Since Google announced that it would install custom chips for machine learning in its data centers, the semiconductor industry has wondered how many Nvidia GPUs they would replace. While Google still has not answered that question, the company keeps on buying the parallel processors, which can accelerate training operations in machine learning.
Google recently started to offer Nvidia’s latest product, the Tesla V100, over its cloud on a limited basis before general availability. The chip is based on Nvidia’s Volta architecture, which uses custom tensor cores for accelerating deep neural networks, and succeeds its previous Pascal architecture, which was introduced about two years ago.
Currently, Amazon Web Services, the leader in the cloud computing space, offers the new hardware to customers. For now, Google charges less to rent its custom accelerators over the cloud than Nvidia’s Tesla V100. The cost of Google’s Cloud TPU — which puts four chips together to provide 180 trillion operations per second — is $6.88 per hour.
Nvidia's Tesla V100 can handle more operations per second than the discrete chips inside Google’s Cloud TPU, so the price per trillion operations favors Nvidia. The graphics processor – which was introduced by the company's chief executive Jensen Huang last year and can provide 125 trillion operations per second – costs $2.48 per hour on Google’s cloud.

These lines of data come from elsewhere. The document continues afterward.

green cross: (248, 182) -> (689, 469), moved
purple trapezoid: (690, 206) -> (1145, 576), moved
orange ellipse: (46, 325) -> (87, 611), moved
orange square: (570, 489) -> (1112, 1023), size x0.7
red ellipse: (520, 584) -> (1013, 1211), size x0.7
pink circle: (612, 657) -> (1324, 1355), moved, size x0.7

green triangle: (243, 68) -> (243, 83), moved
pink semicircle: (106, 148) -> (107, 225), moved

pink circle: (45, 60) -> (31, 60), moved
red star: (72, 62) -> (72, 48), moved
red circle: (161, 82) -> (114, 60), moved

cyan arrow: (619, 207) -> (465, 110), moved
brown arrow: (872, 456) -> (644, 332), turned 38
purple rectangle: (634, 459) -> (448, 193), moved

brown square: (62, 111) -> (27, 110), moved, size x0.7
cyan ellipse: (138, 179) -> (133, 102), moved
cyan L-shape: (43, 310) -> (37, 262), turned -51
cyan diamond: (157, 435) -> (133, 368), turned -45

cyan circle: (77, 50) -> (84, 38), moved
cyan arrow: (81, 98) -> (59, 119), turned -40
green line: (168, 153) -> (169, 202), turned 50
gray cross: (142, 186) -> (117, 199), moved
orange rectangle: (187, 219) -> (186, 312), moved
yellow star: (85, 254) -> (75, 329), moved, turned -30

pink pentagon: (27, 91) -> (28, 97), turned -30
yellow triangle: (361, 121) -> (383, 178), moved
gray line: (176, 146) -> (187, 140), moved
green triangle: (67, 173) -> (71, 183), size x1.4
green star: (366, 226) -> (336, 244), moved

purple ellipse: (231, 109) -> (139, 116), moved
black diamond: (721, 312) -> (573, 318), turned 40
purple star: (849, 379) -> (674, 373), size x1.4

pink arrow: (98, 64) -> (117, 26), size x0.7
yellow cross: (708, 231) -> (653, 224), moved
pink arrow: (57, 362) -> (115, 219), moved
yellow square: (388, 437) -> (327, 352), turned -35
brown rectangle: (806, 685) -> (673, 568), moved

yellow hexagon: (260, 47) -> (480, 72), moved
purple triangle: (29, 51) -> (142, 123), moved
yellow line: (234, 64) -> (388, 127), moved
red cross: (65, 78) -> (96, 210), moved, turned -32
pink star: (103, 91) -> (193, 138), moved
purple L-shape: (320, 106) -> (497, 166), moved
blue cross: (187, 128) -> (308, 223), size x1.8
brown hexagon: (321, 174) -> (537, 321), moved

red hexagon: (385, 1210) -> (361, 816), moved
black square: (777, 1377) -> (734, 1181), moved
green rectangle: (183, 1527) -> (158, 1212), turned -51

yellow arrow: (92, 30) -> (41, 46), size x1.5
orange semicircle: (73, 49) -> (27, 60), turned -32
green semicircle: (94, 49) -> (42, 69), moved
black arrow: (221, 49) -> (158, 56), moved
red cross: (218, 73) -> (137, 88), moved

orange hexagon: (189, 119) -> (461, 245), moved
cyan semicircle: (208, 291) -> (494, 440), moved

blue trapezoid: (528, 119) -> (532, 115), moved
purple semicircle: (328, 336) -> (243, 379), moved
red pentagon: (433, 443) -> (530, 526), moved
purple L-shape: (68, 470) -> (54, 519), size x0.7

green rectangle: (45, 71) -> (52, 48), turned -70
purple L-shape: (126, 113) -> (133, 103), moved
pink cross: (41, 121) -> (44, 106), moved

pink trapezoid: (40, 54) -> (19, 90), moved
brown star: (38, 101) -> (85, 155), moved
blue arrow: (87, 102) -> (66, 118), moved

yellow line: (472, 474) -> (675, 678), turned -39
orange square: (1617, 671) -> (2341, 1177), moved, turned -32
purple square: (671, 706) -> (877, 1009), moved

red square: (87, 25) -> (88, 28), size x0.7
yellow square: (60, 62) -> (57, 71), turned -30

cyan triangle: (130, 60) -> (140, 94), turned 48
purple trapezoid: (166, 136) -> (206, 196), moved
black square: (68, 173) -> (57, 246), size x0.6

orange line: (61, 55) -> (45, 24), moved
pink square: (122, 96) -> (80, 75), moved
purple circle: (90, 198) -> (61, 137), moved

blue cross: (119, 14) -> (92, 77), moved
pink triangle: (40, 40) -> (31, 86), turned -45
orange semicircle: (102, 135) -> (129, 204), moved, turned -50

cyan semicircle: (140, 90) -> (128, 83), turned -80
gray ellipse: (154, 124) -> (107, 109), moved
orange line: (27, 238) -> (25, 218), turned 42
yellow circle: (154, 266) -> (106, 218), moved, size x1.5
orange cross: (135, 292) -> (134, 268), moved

But without common benchmarks, there are limits to comparing Nvidia’s chips with Google’s system. Last month, researchers reported that the Cloud TPU could train an image recognition algorithm slightly faster than four Tesla V100s. They added that using Google’s four TPUs is cheaper than renting an equivalent number of Tesla V100s on Amazon’s cloud.
Nvidia recently said that researchers had trained an image recognition algorithm on ResNet-50, a massive collection of images widely used to measure the performance of machine learning hardware and software, in record time using a single Tesla accelerator. They added the Tesla V100 was four times faster than chips based on Nvidia’s Pascal architecture.
The researchers also said that Nvidia’s DGX appliance, powered by eight Tesla V100s linked with high-speed interconnects, could train the algorithm in less than three hours three times faster than Google’s Cloud TPU system. Nvidia said that software improvements had almost doubled its performance with ResNet-50 over the last year.
Google continues to promote the difference between Nvidia’s chips and its own hardware when running DawnBench, a machine learning benchmark created by Stanford University researchers. And Jeff Dean, head of Google’s artificial intelligence unit, said that software improvements have accelerated training on Google’s chips by about 45 percent over the last six months.